Fig. 7. Hypothesis, summary, conclusion, and outlook.

a Hypothesis and Summary—Monocytes and macrophages respond differentially to statin. Hypothesis: From our and other authors previous data we hypothesized that in Mo and Mac GGPP (blue/italic letters) might be present at different levels. Summary: This hypothesis appears to be correct, since in the present manuscript we show that statin does not significantly change the level of inflammatory cytokines in the monocytes. This was paralleled by a lack of changes in surface marker expression in the monocytes. However, we observed profound statin effects in overnight-differentiated macrophages. Green letters, high levels; orange letters, low levels. b Conclusion and Outlook—The statin effects on macrophages are geranylgeranylation-dependent. Conclusion: In the absence of statin (No Stat), high GGPP is present in the overnight-differentiated macrophages, which results in low Rac1-activation and low IL-1-levels. On the other hand, in the presence of statin (Stat) during the overnight differentiation, low GGPP is present, which results in enhanced Rac1- and subsequent high IL-1-levels.
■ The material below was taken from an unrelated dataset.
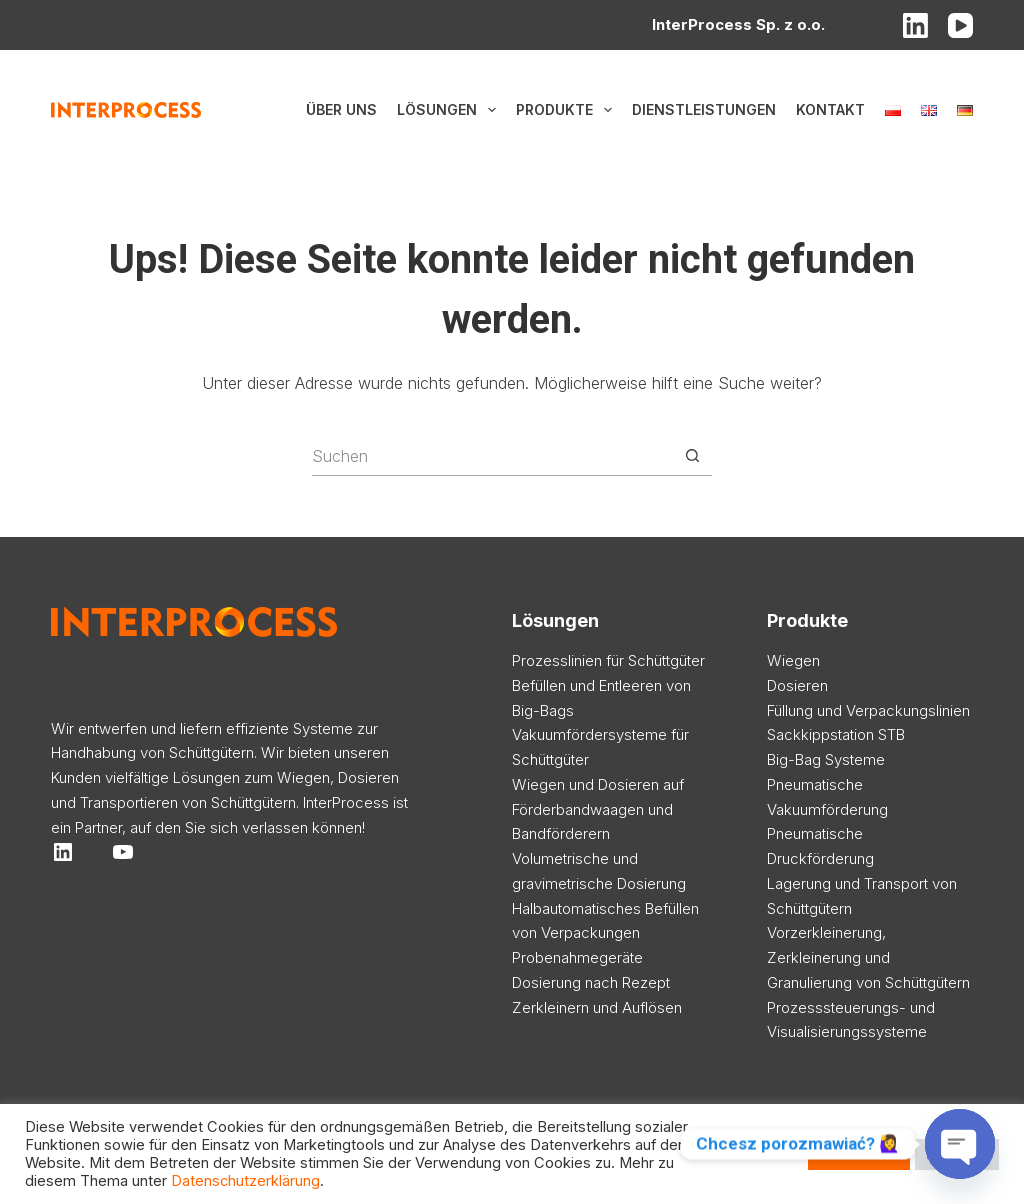 The width and height of the screenshot is (1024, 1204). What do you see at coordinates (826, 759) in the screenshot?
I see `Big-Bag Systeme` at bounding box center [826, 759].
This was proven by external GGPP and GGTI: a) addition of GGPP (GGPP_a; blue letters; blue arrow) to the Mac treated with statin reversed statin’s effect. b) On the other hand, addition of GGTI (GGTI_b; blue letters; blue arrow) to Mac prepared without statin blocked the geranylgeranylation, resulting in high Rac1 and subsequent high IL-1. c) Addition of a Rac1-inhibitor (Rac-I_c; blue letters; blue arrow) to Mac prepared in the presence of statin may result in low Rac1-activity and, subsequently, in low IL-1-production. The open arrowheads indicate that the regulation pathway resulting in Rac1-activation is not yet defined. However, Rac1 may be regulated by some GEF, such as TIAM1, which may be determined in the future. Outlook: The retainment of function(s) in statin-treated Mac may be of importance in various diseases related to inflammatory processes, such as auto-inflammatory diseases, sepsis, cancer or atherosclerosis.